Code Health Group/Quality Big Picture

From mediawiki.org

The following is a summary of my (JBranaa (WMF)'s) observations, thoughts, and suggested actions based on several formal discussions as well as many informal discussions I’ve participated in since starting at WMF in January 2017.

I am a strong believer that everyone is responsible for Quality. Although there may be roles, and/or groups that have “Quality” in their title/name, they should be focused on facilitating high quality practices, behaviors, and decisions throughout the organization. In order to do so, a multi-pronged approach is necessary. To that end, the summary is segmented into three primary areas: People, Process, and Tools.

Before we dig in, I’d like to acknowledge those that I spoke to - Erik Bernhardson, Erika Bjune, Tyler Cipriani, Gilles Dubuc, Dan Duvall, Elliot Eggleston, Zeljko Filipin, Grace Gellerman, Greg Grossmeier, Roan Kattouw, Andre Klapper, Giuseppe Lavagetto, Guillaume Lederrey, Marko Obrovac, Jon Robson, Bernd Sitzmann, Elena Tonkovidova, Rummana Yasmeen.

People (Culture)[edit]

Culture is a key influencer in the decisions that people make day in and day out.
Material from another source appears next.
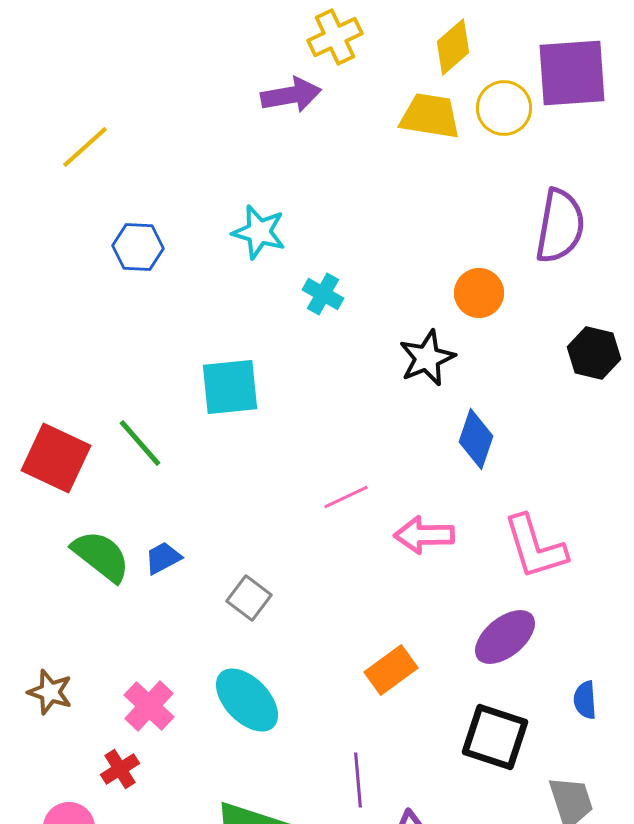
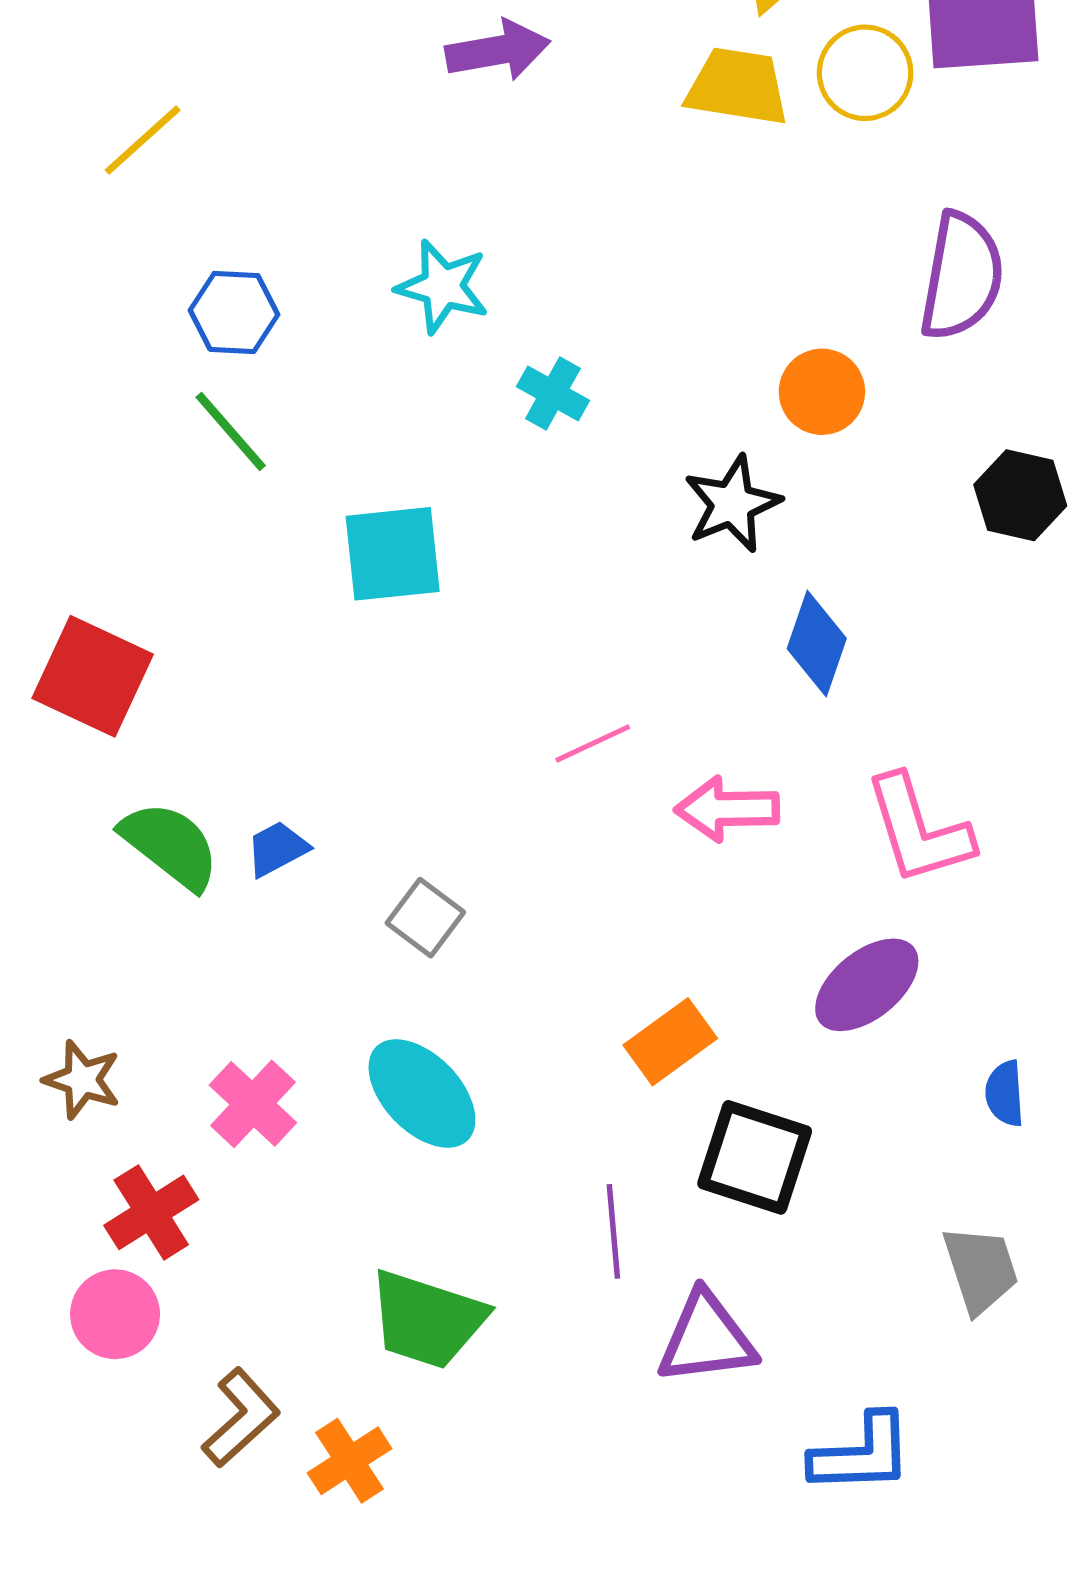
green line: (140, 443) -> (231, 431), moved
black square: (495, 737) -> (755, 1157), moved
red cross: (120, 769) -> (151, 1212), moved, size x1.4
If people truly believe that delivering something of sub-par quality is unacceptable, then they will do the things necessary to assure the quality of their work.

A recurring theme throughout the various discussions I’ve been part of is that although there are pockets of goodness, there are also things that are impeding us from consistently delivering high quality software. Although this can be taken as a negative comment, I believe it is rather positive as it indicates a pretty broad desire to continue to improve things. This is mostly anecdotal due to the lack of data, but it is worth taking note of.

Shifting a culture can be difficult. It’s debatable if shifting a culture is an overt "this will be our culture" type activity, or if it's more about defining actions, decision making criteria, and measurements that are in support of a desired culture and just letting it get there organically. In either case, the following are some suggested improvements that could move the needle in the right direction.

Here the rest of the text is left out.